* [EXTRACTED INFORMATION]
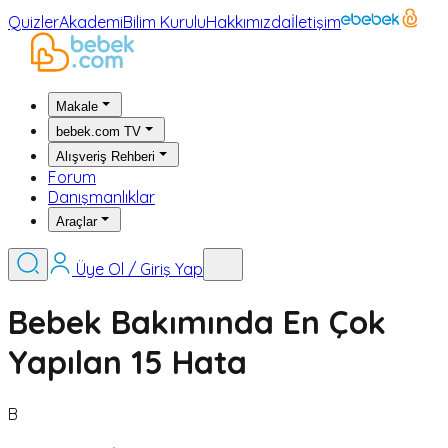
Quizler
Akademi
Bilim Kurulu
Hakkımızda
İletişim
Makale
bebek.com TV
Alışveriş Rehberi
Forum
Danışmanlıklar
Araçlar
Üye Ol / Giriş Yap
Bebek Bakımında En Çok
Yapılan 15 Hata
B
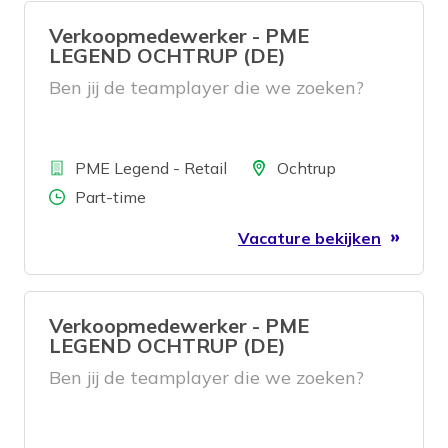
Verkoopmedewerker - PME
LEGEND OCHTRUP (DE)
Ben jij de teamplayer die we zoeken?
Bedrijf
Locatie
PME Legend - Retail
Ochtrup
Aantal uren
Part-time
Vacature bekijken
Verkoopmedewerker - PME
LEGEND OCHTRUP (DE)
Ben jij de teamplayer die we zoeken?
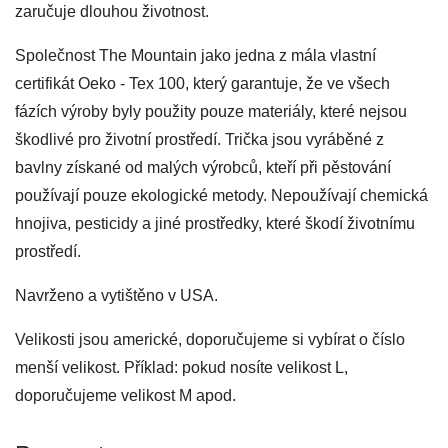
zaručuje dlouhou životnost.
Společnost The Mountain jako jedna z mála vlastní
certifikát Oeko - Tex 100, který garantuje, že ve všech
fázích výroby byly použity pouze materiály, které nejsou
škodlivé pro životní prostředí. Trička jsou vyráběné z
bavlny získané od malých výrobců, kteří při pěstování
používají pouze ekologické metody. Nepoužívají chemická
hnojiva, pesticidy a jiné prostředky, které škodí životnímu
prostředí.
Navrženo a vytištěno v USA.
Velikosti jsou americké, doporučujeme si vybírat o číslo
menší velikost. Příklad: pokud nosíte velikost L,
doporučujeme velikost M apod.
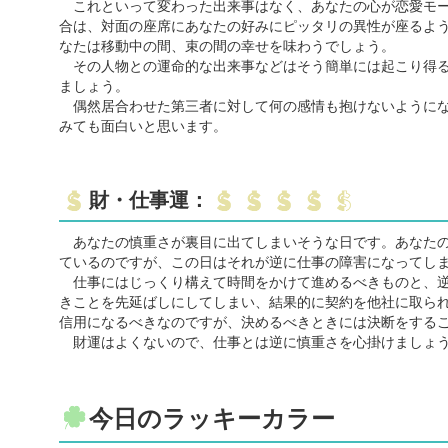
これといって変わった出来事はなく、あなたの心が恋愛モー
合は、対面の座席にあなたの好みにピッタリの異性が座るよ
なたは移動中の間、束の間の幸せを味わうでしょう。
その人物との運命的な出来事などはそう簡単には起こり得る
ましょう。
偶然居合わせた第三者に対して何の感情も抱けないようにな
みても面白いと思います。
財・仕事運：
あなたの慎重さが裏目に出てしまいそうな日です。あなたの
ているのですが、この日はそれが逆に仕事の障害になってし
仕事にはじっくり構えて時間をかけて進めるべきものと、逆
きことを先延ばしにしてしまい、結果的に契約を他社に取ら
信用になるべきなのですが、決めるべきときには決断をする
財運はよくないので、仕事とは逆に慎重さを心掛けましょ
今日のラッキーカラー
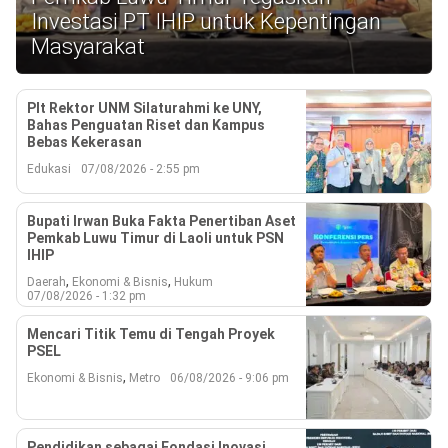
Reserved
Investasi PT IHIP untuk Kepentingan
Masyarakat
Plt Rektor UNM Silaturahmi ke UNY,
Bahas Penguatan Riset dan Kampus
Bebas Kekerasan
Edukasi
07/08/2026 - 2:55 pm
Bupati Irwan Buka Fakta Penertiban Aset
Pemkab Luwu Timur di Laoli untuk PSN
IHIP
,
,
Daerah
Ekonomi & Bisnis
Hukum
07/08/2026 - 1:32 pm
Mencari Titik Temu di Tengah Proyek
PSEL
,
Ekonomi & Bisnis
Metro
06/08/2026 - 9:06 pm
Pendidikan sebagai Fondasi Inovasi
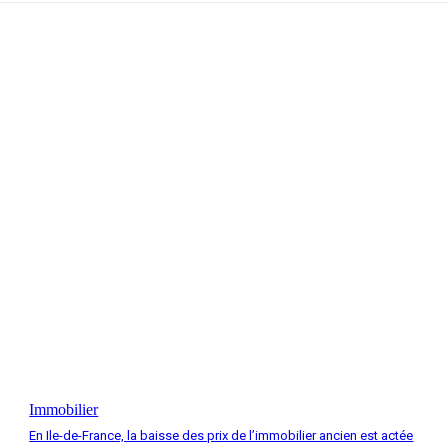
Immobilier
En Ile-de-France, la baisse des prix de l’immobilier ancien est actée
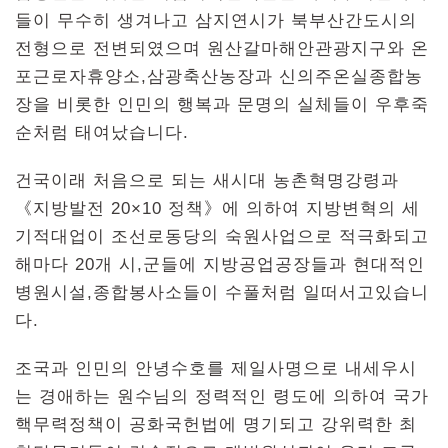
들이 무수히 생겨나고 삼지연시가 북부산간도시의
전형으로 전변되였으며 원산갈마해안관광지구와 온
포근로자휴양소,삼광축산농장과 신의주온실종합농
장을 비롯한 인민의 행복과 문명의 실체들이 우후죽
순처럼 태여났습니다.
건국이래 처음으로 되는 새시대 농촌혁명강령과
《지방발전 20×10 정책》에 의하여 지방변혁의 세
기적대업이 조선로동당의 숙원사업으로 적극화되고
해마다 20개 시,군들에 지방공업공장들과 현대적인
병원시설,종합봉사소들이 수풀처럼 일떠서고있습니
다.
조국과 인민의 안녕수호를 제일사명으로 내세우시
는 경애하는 원수님의 정력적인 령도에 의하여 국가
핵무력정책이 공화국헌법에 명기되고 강위력한 최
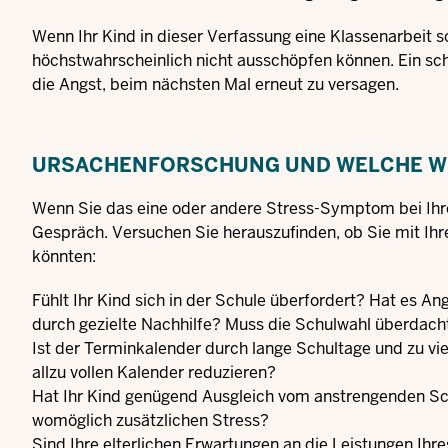
Wenn Ihr Kind in dieser Verfassung eine Klassenarbeit sc
höchstwahrscheinlich nicht ausschöpfen können. Ein sc
die Angst, beim nächsten Mal erneut zu versagen.
URSACHENFORSCHUNG UND WELCHE WE
Wenn Sie das eine oder andere Stress-Symptom bei Ihrem
Gespräch. Versuchen Sie herauszufinden, ob Sie mit Ihre
könnten:
Fühlt Ihr Kind sich in der Schule überfordert? Hat es A
durch gezielte Nachhilfe? Muss die Schulwahl überdac
Ist der Terminkalender durch lange Schultage und zu viel
allzu vollen Kalender reduzieren?
Hat Ihr Kind genügend Ausgleich vom anstrengenden Sch
womöglich zusätzlichen Stress?
Sind Ihre elterlichen Erwartungen an die Leistungen Ih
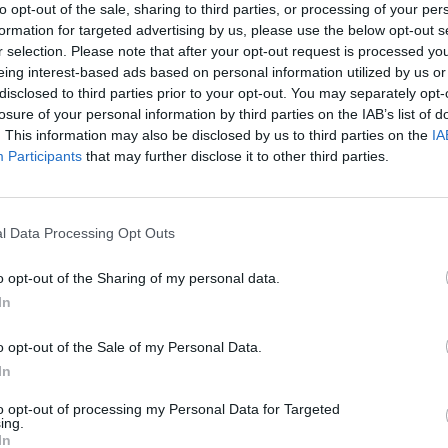
to opt-out of the sale, sharing to third parties, or processing of your per
formation for targeted advertising by us, please use the below opt-out s
r selection. Please note that after your opt-out request is processed y
eing interest-based ads based on personal information utilized by us or
disclosed to third parties prior to your opt-out. You may separately opt-
losure of your personal information by third parties on the IAB’s list of
. This information may also be disclosed by us to third parties on the
IA
Participants
that may further disclose it to other third parties.
1 di 5
l Data Processing Opt Outs
olo
o opt-out of the Sharing of my personal data.
In
o opt-out of the Sale of my Personal Data.
In
to opt-out of processing my Personal Data for Targeted
ing.
alco del Piccolo Teatro Strehler – foto di Carlo
In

* [EXERCISE] Only the number is wanted: how many lines in the preceding entries hold the string "your"?

* [ANSWER TO THE PROBLEM] 4